For years I ruined my life with the excuse, "I'll start my recovery tomorrow."
I hated the reality that my life had become, but I wanted to put off facing the mess for one more day. I did that for over a decade. Every time I put it off, it got worse.
I had the opportunity to be done with my insane addiction to drugs and alcohol at the age of twenty-one, but I still thought that I could manage my unquenchable thirst for escaping reality through self-medicating on my own.
At the age of twenty-one, I landed in my first treatment center. I was lost, sick, and done with life. Here is what I didn't know at the time about addition, IT CAN ALWAYS GET WORSE.
The treatment center I went to was a nine-month program, and I was five months in and I was doing really well. At least from the outside looking in. The truth is that I was doing the best I could to obey all the rules and avoid talking about the real issues going on inside of me.
At about that five-month mark I realized that I would have to open up soon and start talking about all the chaos that was swirling around inside of me. That was frightening. The idea of talking through my feelings, without drugs and alcohol to help, nearly made my heart explode from a panic attack.
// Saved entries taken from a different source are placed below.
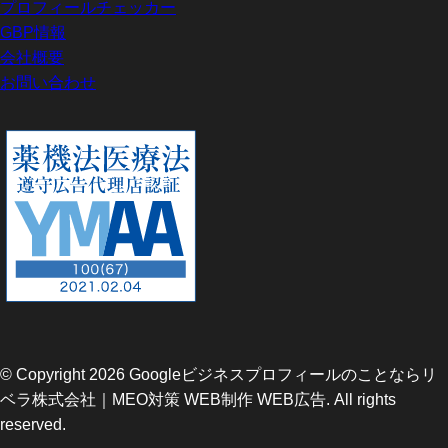
プロフィールチェッカー
GBP情報
会社概要
お問い合わせ
© Copyright 2026 Googleビジネスプロフィールのことならリ
ベラ株式会社｜MEO対策 WEB制作 WEB広告. All rights
reserved.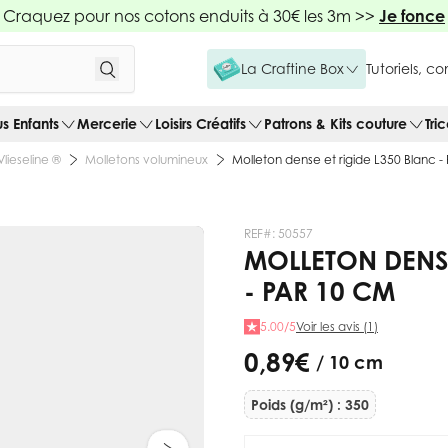
Craquez pour nos cotons enduits à 30€ les 3m >>
Je fonce
La Craftine Box
Tutoriels, c
us Enfants
Mercerie
Loisirs Créatifs
Patrons & Kits couture
Tri
Vlieseline ®
Molletons volumineux
Molleton dense et rigide L350 Blanc -
REF#:
50557
MOLLETON DENSE
- PAR 10 CM
5.00/5
Voir les avis (1)
0,89 €
/ 10 cm
Poids (g/m²) : 350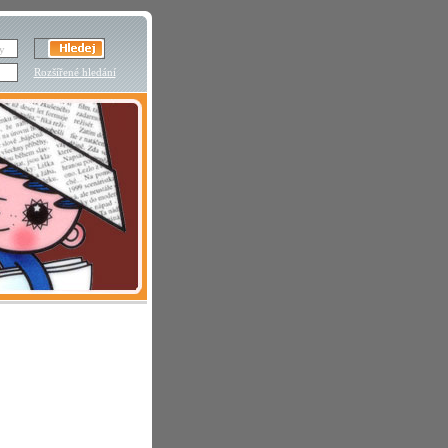
Rozšířené hledání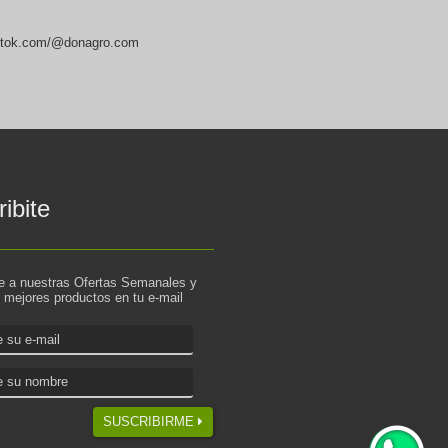
ktok.com/@donagro.com
ibite
te a nuestras Ofertas Semanales y
s mejores productos en tu e-mail
SUSCRIBIRME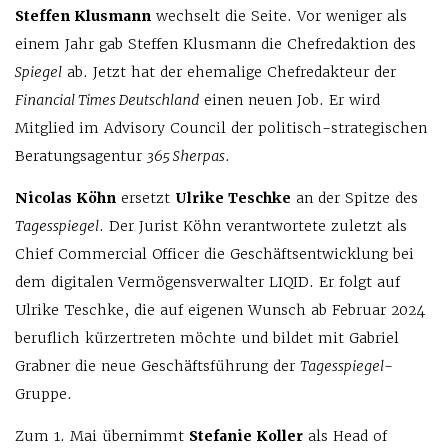
Steffen Klusmann
wechselt die Seite. Vor weniger als
einem Jahr gab Steffen Klusmann die Chefredaktion des
Spiegel
ab. Jetzt hat der ehemalige Chefredakteur der
Financial Times Deutschland
einen neuen Job. Er wird
Mitglied im Advisory Council der politisch-strategischen
Beratungsagentur
365 Sherpas
.
Nicolas Köhn
ersetzt
Ulrike Teschke
an der Spitze des
Tagesspiegel
. Der Jurist Köhn verantwortete zuletzt als
Chief Commercial Officer die Geschäftsentwicklung bei
dem digitalen Vermögensverwalter LIQID. Er folgt auf
Ulrike Teschke, die auf eigenen Wunsch ab Februar 2024
beruflich kürzertreten möchte und bildet mit Gabriel
Grabner die neue Geschäftsführung der
Tagesspiegel
-
Gruppe.
Zum 1. Mai übernimmt
Stefanie Koller
als Head of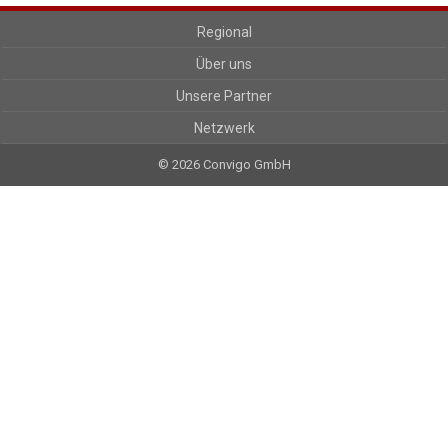
Regional
Über uns
Unsere Partner
Netzwerk
© 2026 Convigo GmbH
So one night I just up and split. I ran right out the front door and called some friends. I was high on drugs within an hour, and the next day I was back sleeping in my parent's basement thinking about how I could somehow manage my addiction this time around.
Within two weeks I totaled my car in a drunken blackout, fled the scene, got away, and continued my drinking all night. The next day I was in handcuffs, again.
For years I kept believing the lie that I could manage my addiction on my own. I always looked forward to one more day of partying, and then I would start my recovery tomorrow, and for over thirteen years that mentality made my life worse and worse and worse.
It wasn't until I got help and gave up doing it my way that things started changing.
That change started over eleven years ago and continues today. If I could go back and give my twenty one year old self a bit of advice it would be this, "Face your issues today, and get some help no matter what it takes. Your addiction will always get worse, so just face it and quit before it does."